Culture wars by ministers over the reintroduction of animals such as the beaver and the lynx must end if we are to restore nature in England, the head of the government’s taskforce on the issue has said.
Dr Andy Clements, an ornithologist who helped establish the government regulator Natural England, runs the species reintroduction taskforce, and he’s well placed to do so. He was one of those behind the hugely successful reintroduction of red kites into England.
He said he was frustrated by the debate over reintroducing species because it was based on “anecdote, not evidence”, when it is clear that increasing the abundance of rare and locally extinct species by releasing them into the wild can help restore nature.

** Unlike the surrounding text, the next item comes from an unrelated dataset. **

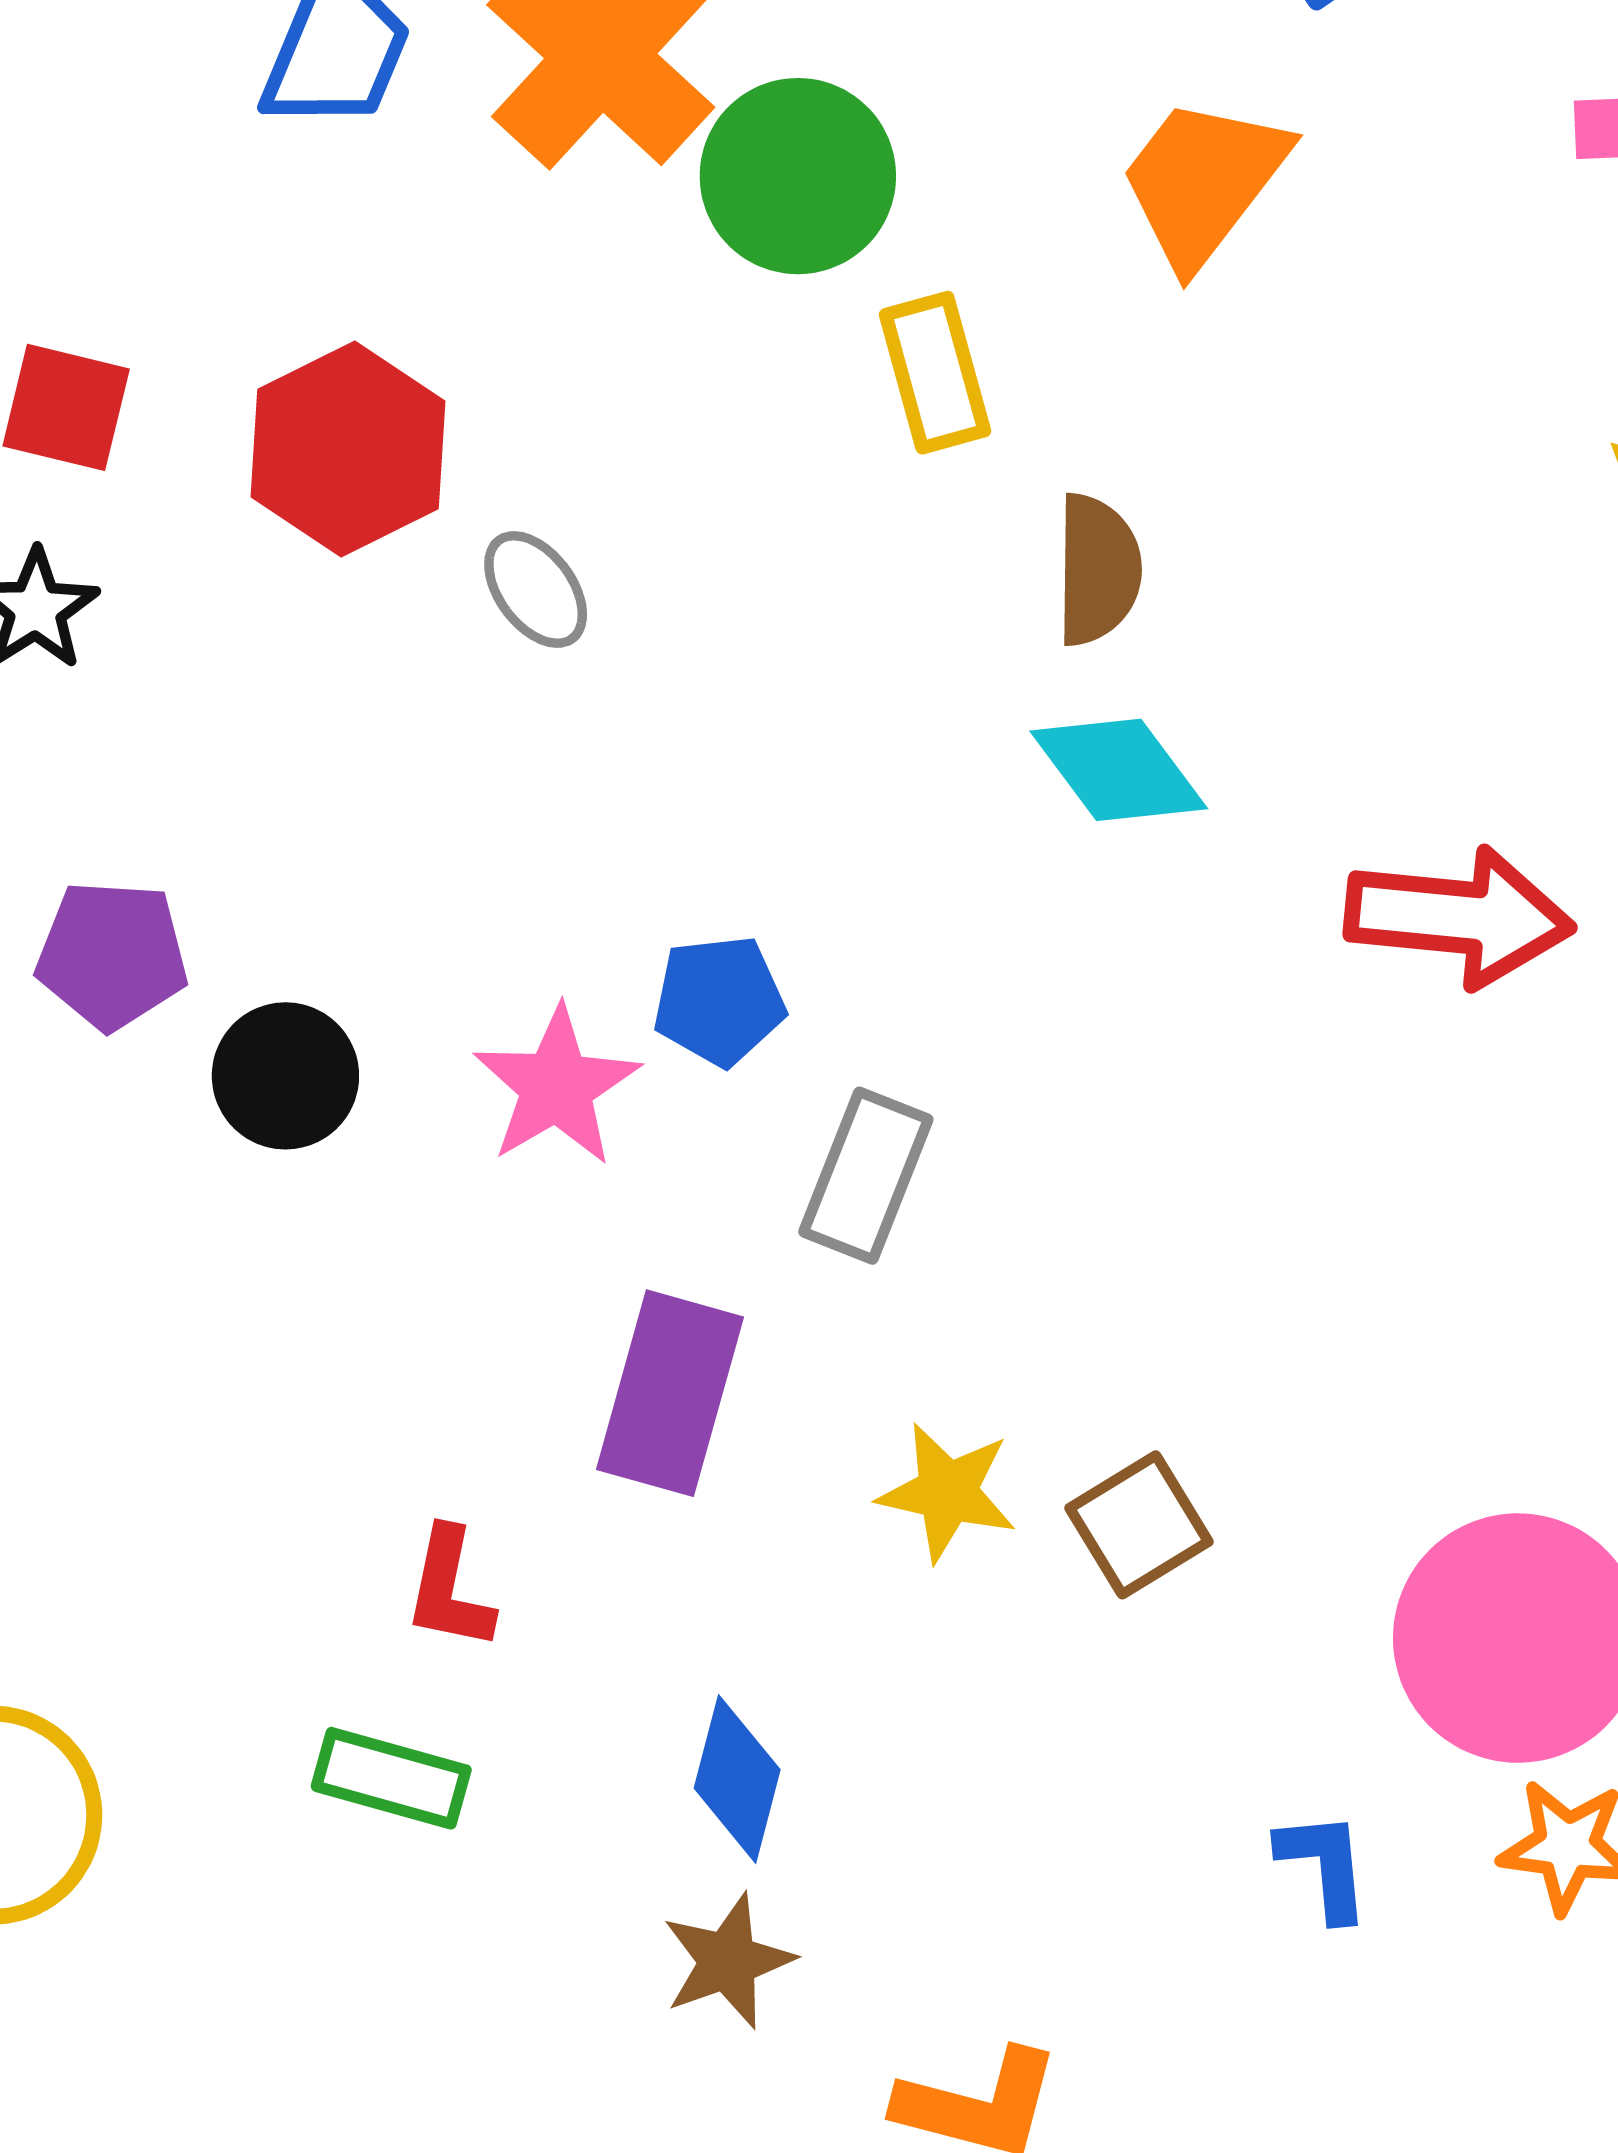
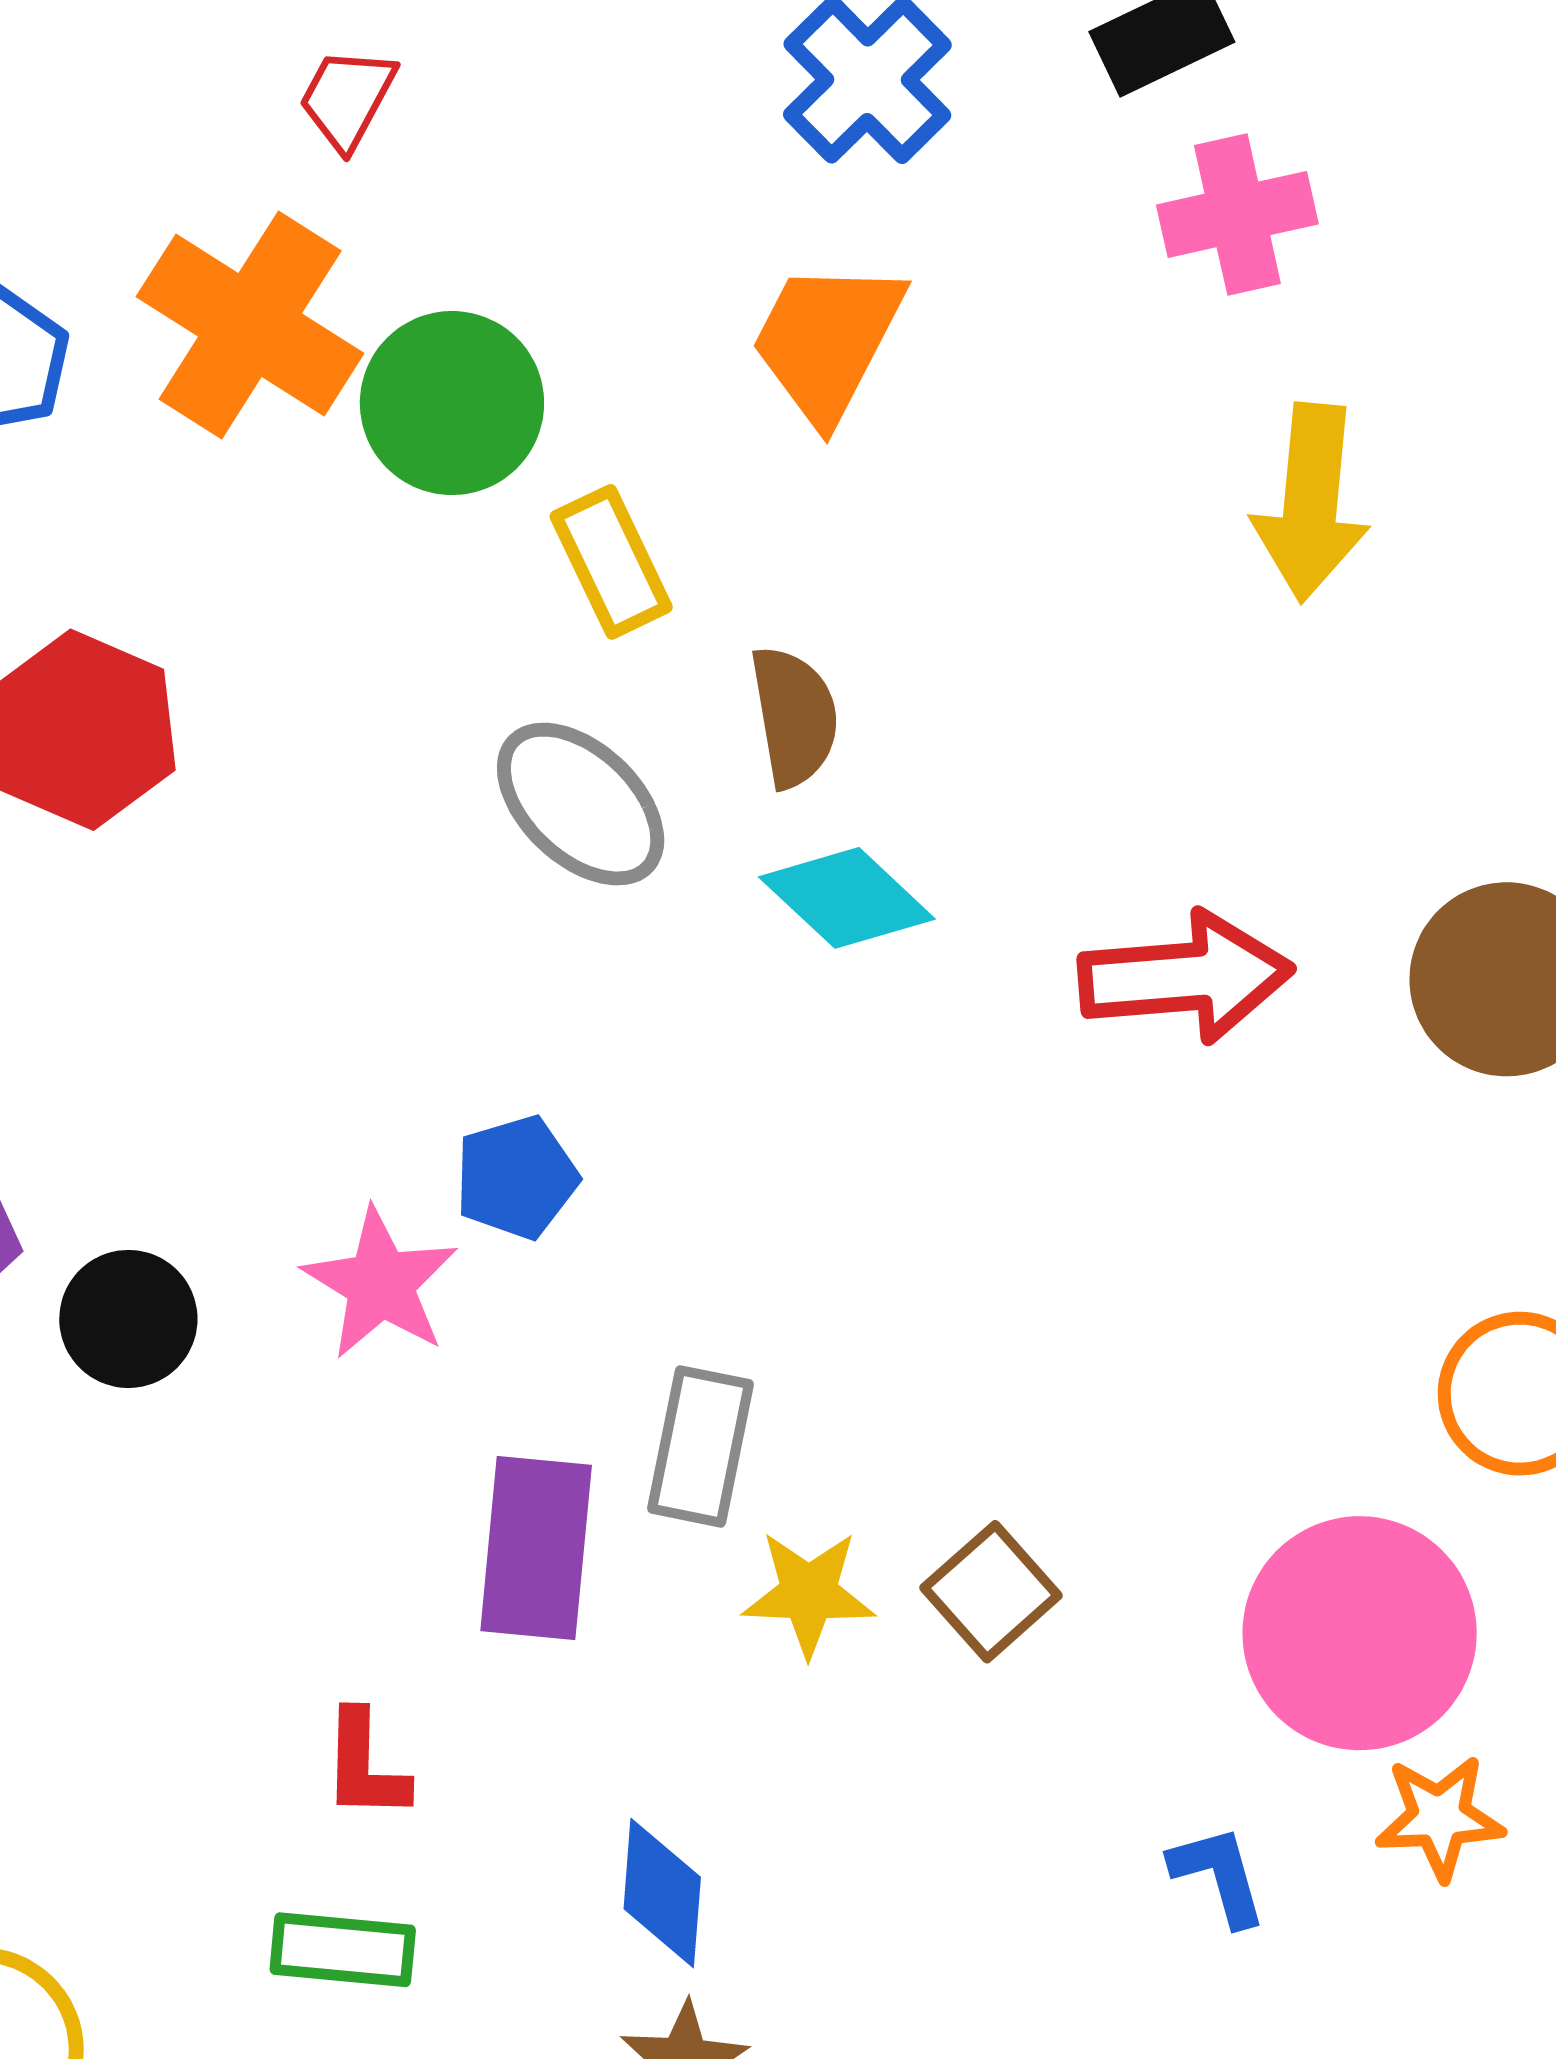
gray ellipse: (536, 590) -> (581, 804), moved, size x1.6
gray rectangle: (866, 1176) -> (700, 1446), moved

The taskforce, which was created to advise the government on re-establishing species from the slipper orchid to the wolf, met for the first time last year and has been providing officials with evidence on how to reintroduce species.
“Our main task is to improve the quality and quantity of species reintroductions that contribute to nature’s recovery and that they’re done in a way that society finds acceptable or even delights about. Which is not necessarily the case at the moment because as you’re probably aware, there’s a lot of controversy about species reintroduction,” Clements said.
So far, however, their counsel has been ignored. The former environment secretary Thérèse Coffey said last year that a Conservative government would not reintroduce species such as the lynx or the wolf.
“That was a very interesting thing to hear from the taskforce’s perspective,” he said. “When you look at the evidence around wolf and lynx, bracketing them together in the same statement is very odd, because the evidence shows that the species are very, very different in the roles they would play, if they were reintroduced.”
He chose not to speak out at the time, but hopes the debate will become more evidence-led in future. “And while the taskforce hasn’t overtly gone and said anything about that, one of the pieces of work we are doing is to look at the social and ecological implications of reestablishing the broad predator guild in England.
“That would include things like pine marten, wildcat, lynx, wolf, white-tailed eagle, probably eagle owl, things like that. There is evidence of course that these used to be native, and they’re no longer here because they’ve been persecuted out of existence.”
The farming lobby, led by the National Farmers’ Union, has led opposition to the recovery of species such as the beaver and white-tailed eagle. Clements said recent ministers had skewed the balance between nature and farming on th issue, with the benefits of species reintroductions ignored.
The government’s nature watchdog, the Office for Environmental Protection (OEP), found last week that ministers were failing on almost all their legally-binding targets to restore nature in England.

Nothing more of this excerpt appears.